-- THE TASK --
Lines from the one with "Jobs in België" up to and including the one with "2.1. Design per" are to be copied exactly from the records below, without their pictures.

[[ RECORDED DATA open ]]

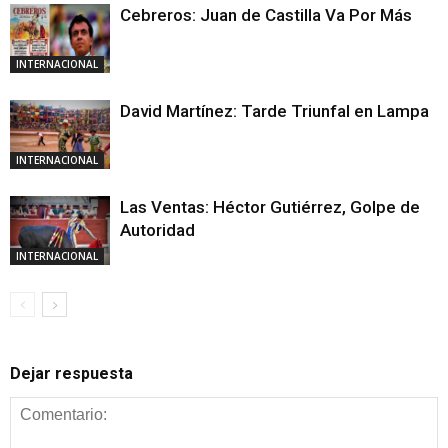
Cebreros: Juan de Castilla Va Por Más
INTERNACIONAL
David Martínez: Tarde Triunfal en Lampa
INTERNACIONAL
Las Ventas: Héctor Gutiérrez, Golpe de
Autoridad
INTERNACIONAL
Dejar respuesta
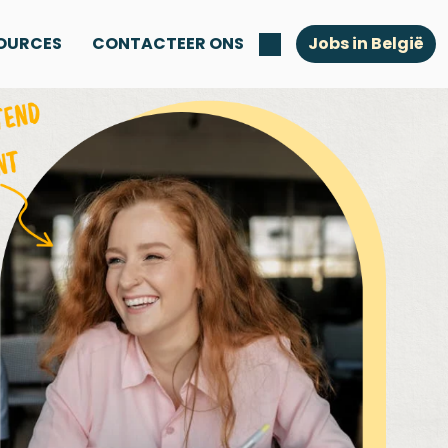
OURCES
CONTACTEER ONS
Jobs in België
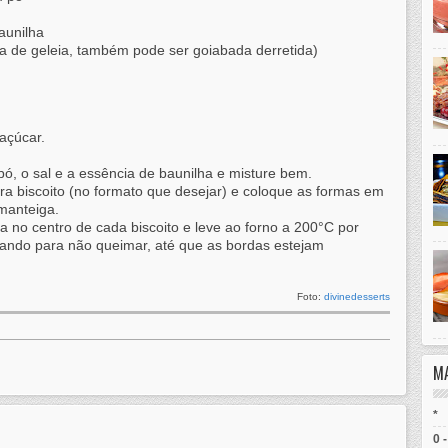
aunilha
ha de geleia, também pode ser goiabada derretida)
açúcar.
pó, o sal e a essência de baunilha e misture bem.
a biscoito (no formato que desejar) e coloque as formas em
manteiga.
ia no centro de cada biscoito e leve ao forno a 200°C por
hando para não queimar, até que as bordas estejam
Foto:
divinedesserts
M
*
0 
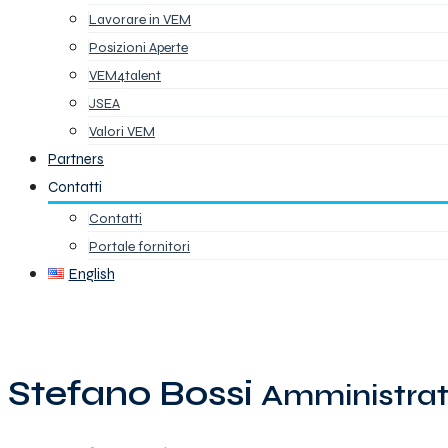
Lavorare in VEM
Posizioni Aperte
VEM4talent
JSEA
Valori VEM
Partners
Contatti
Contatti
Portale fornitori
English
Stefano Bossi
Amministrat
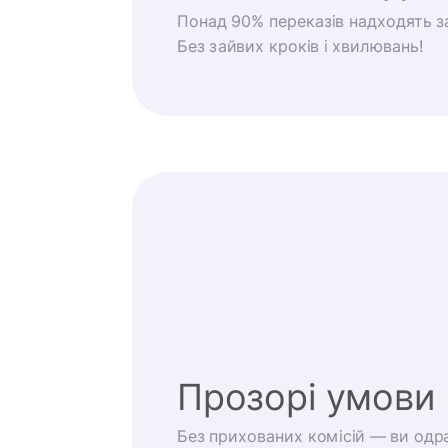
Понад 90% переказів надходять за
Без зайвих кроків і хвилювань!
Прозорі умови
Без прихованих комісій — ви одра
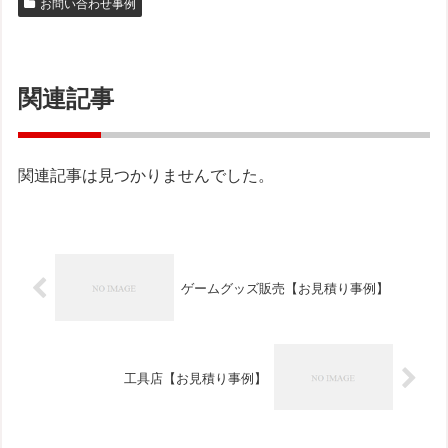
お問い合わせ事例
関連記事
関連記事は見つかりませんでした。
ゲームグッズ販売【お見積り事例】
工具店【お見積り事例】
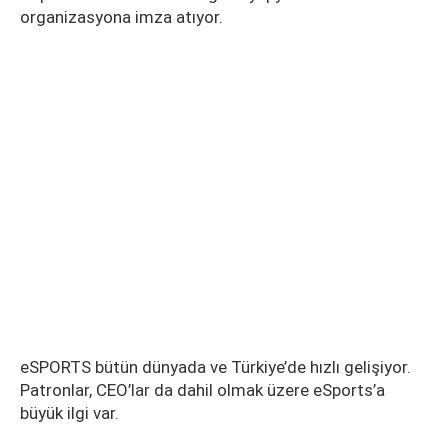
organizasyona imza atıyor.
eSPORTS bütün dünyada ve Türkiye’de hızlı gelişiyor.
Patronlar, CEO’lar da dahil olmak üzere eSports’a
büyük ilgi var.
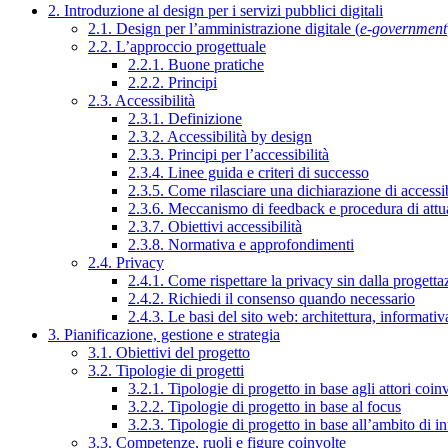
2. Introduzione al design per i servizi pubblici digitali
2.1. Design per l’amministrazione digitale (
e-government
2.2. L’approccio progettuale
2.2.1. Buone pratiche
2.2.2. Principi
2.3. Accessibilità
2.3.1. Definizione
2.3.2. Accessibilità by design
2.3.3. Principi per l’accessibilità
2.3.4. Linee guida e criteri di successo
2.3.5. Come rilasciare una dichiarazione di accessib
2.3.6. Meccanismo di feedback e procedura di attu
2.3.7. Obiettivi accessibilità
2.3.8. Normativa e approfondimenti
2.4. Privacy
2.4.1. Come rispettare la privacy sin dalla progettaz
2.4.2. Richiedi il consenso quando necessario
2.4.3. Le basi del sito web: architettura, informati
3. Pianificazione, gestione e strategia
3.1. Obiettivi del progetto
3.2. Tipologie di progetti
3.2.1. Tipologie di progetto in base agli attori coinv
3.2.2. Tipologie di progetto in base al focus
3.2.3. Tipologie di progetto in base all’ambito di i
3.3. Competenze, ruoli e figure coinvolte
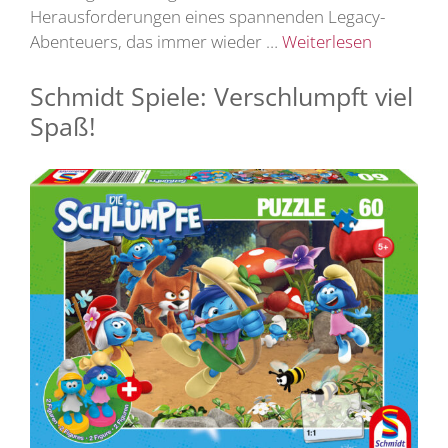
Herausforderungen eines spannenden Legacy-
Abenteuers, das immer wieder …
Weiterlesen
Schmidt Spiele: Verschlumpft viel
Spaß!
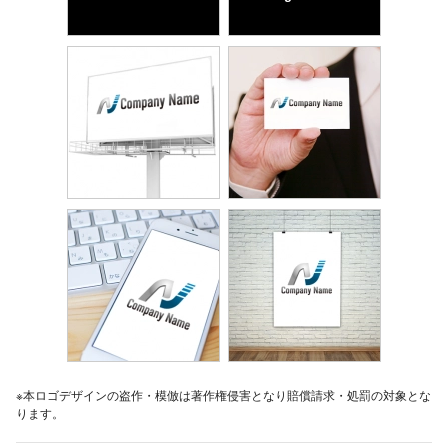
※本ロゴデザインの盗作・模倣は著作権侵害となり賠償請求・処罰の対象とな
ります。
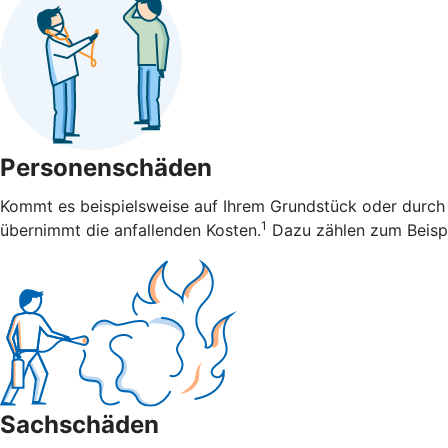
Personenschäden
Kommt es beispielsweise auf Ihrem Grundstück oder durch 
1
übernimmt die anfallenden Kosten.
Dazu zählen zum Beispi
Sachschäden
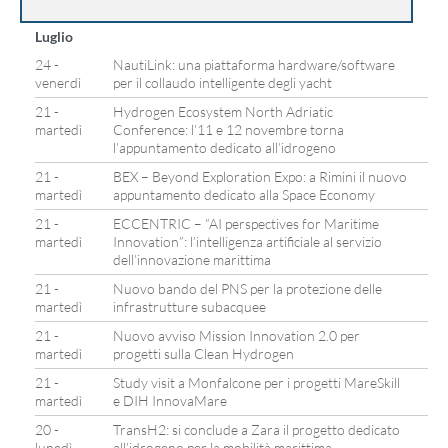
Luglio
24 -
NautiLink: una piattaforma hardware/software
venerdì
per il collaudo intelligente degli yacht
21 -
Hydrogen Ecosystem North Adriatic
martedì
Conference: l’11 e 12 novembre torna
l’appuntamento dedicato all’idrogeno
21 -
BEX – Beyond Exploration Expo: a Rimini il nuovo
martedì
appuntamento dedicato alla Space Economy
21 -
ECCENTRIC – “AI perspectives for Maritime
martedì
Innovation”: l’intelligenza artificiale al servizio
dell’innovazione marittima
21 -
Nuovo bando del PNS per la protezione delle
martedì
infrastrutture subacquee
21 -
Nuovo avviso Mission Innovation 2.0 per
martedì
progetti sulla Clean Hydrogen
21 -
Study visit a Monfalcone per i progetti MareSkill
martedì
e DIH InnovaMare
20 -
TransH2: si conclude a Zara il progetto dedicato
lunedì
all’idrogeno per la mobilità marittima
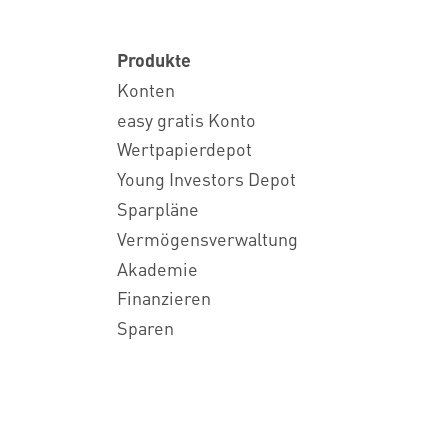
Produkte
Konten
easy gratis Konto
Wertpapierdepot
Young Investors Depot
Sparpläne
Vermögensverwaltung
Akademie
Finanzieren
Sparen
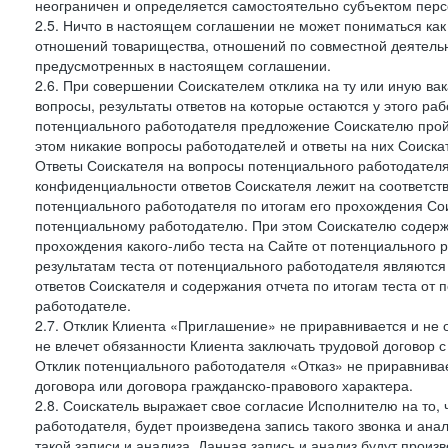
неограничен и определяется самостоятельно субъектом перс
2.5. Ничто в настоящем соглашении не может пониматься ка
отношений товарищества, отношений по совместной деятельн
предусмотренных в настоящем соглашении.
2.6. При совершении Соискателем отклика на ту или иную ва
вопросы, результаты ответов на которые остаются у этого ра
потенциального работодателя предложение Соискателю пройти
этом никакие вопросы работодателей и ответы на них Соиска
Ответы Соискателя на вопросы потенциального работодател
конфиденциальности ответов Соискателя лежит на соответст
потенциального работодателя по итогам его прохождения Со
потенциальному работодателю. При этом Соискателю содержа
прохождения какого-либо теста на Сайте от потенциального 
результатам теста от потенциального работодателя являютс
ответов Соискателя и содержания отчета по итогам теста от
работодателе.
2.7. Отклик Клиента «Приглашение» не приравнивается и не
не влечет обязанности Клиента заключать трудовой договор 
Отклик потенциального работодателя «Отказ» не приравнивает
договора или договора гражданско-правового характера.
2.8. Соискатель выражает свое согласие Исполнителю на то, 
работодателя, будет произведена запись такого звонка и а
такой записи и анализа. Данная запись и анализ будут прои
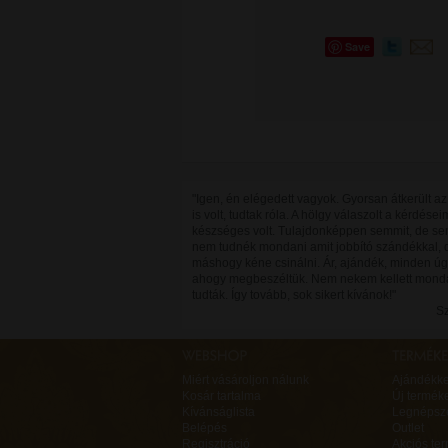
Save
"Igen, én elégedett vagyok. Gyorsan átkerült az 
is volt, tudtak róla. A hölgy válaszolt a kérdései
készséges volt. Tulajdonképpen semmit, de se
nem tudnék mondani amit jobbító szándékkal, 
máshogy kéne csinálni. Ár, ajándék, minden úg
ahogy megbeszéltük. Nem nekem kellett mond
tudták. Így tovább, sok sikert kívánok!"
Sz
Miért vásároljon nálunk
Ajándékk
Kosár tartalma
Új termék
Kívánságlista
Legnépsz
Belépés
Outlet
Regisztráció
Akciós te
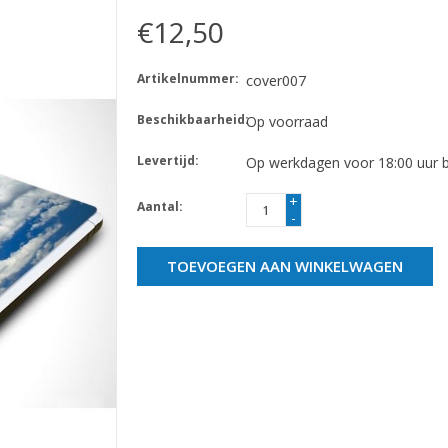
€12,50
Artikelnummer:
cover007
Beschikbaarheid:
Op voorraad
Levertijd:
Op werkdagen voor 18:00 uur be
+
Aantal:
-
TOEVOEGEN AAN WINKELWAGEN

[[ RECORDED DATA closed ]]

-- RESULT OF THE TASK --
Jobs in België
aunilha
ha de geleia, também pode ser goiabada derretida)
açúcar.
pó, o sal e a essência de baunilha e misture bem.
a biscoito (no formato que desejar) e coloque as formas em
manteiga.
ia no centro de cada biscoito e leve ao forno a 200°C por
hando para não queimar, até que as bordas estejam
Foto:
divinedesserts
M
*
0 
Lavorare in VEM
Posizioni Aperte
VEM4talent
JSEA
Valori VEM
Partners
Contatti
Contatti
Portale fornitori
English
Stefano Bossi
Amministrat
Понад 90% переказів надходять за
Без зайвих кроків і хвилювань!
Прозорі умови
Без прихованих комісій — ви одра
お問い合わせ事例
関連記事
関連記事は見つかりませんでした。
ゲームグッズ販売【お見積り事例】
工具店【お見積り事例】
organizasyona imza atıyor.
eSPORTS bütün dünyada ve Türkiye’de hızlı gelişiyor.
Patronlar, CEO’lar da dahil olmak üzere eSports’a
büyük ilgi var.
2. Introduzione al design per i servizi pubblici digitali
2.1. Design per l’amministrazione digitale (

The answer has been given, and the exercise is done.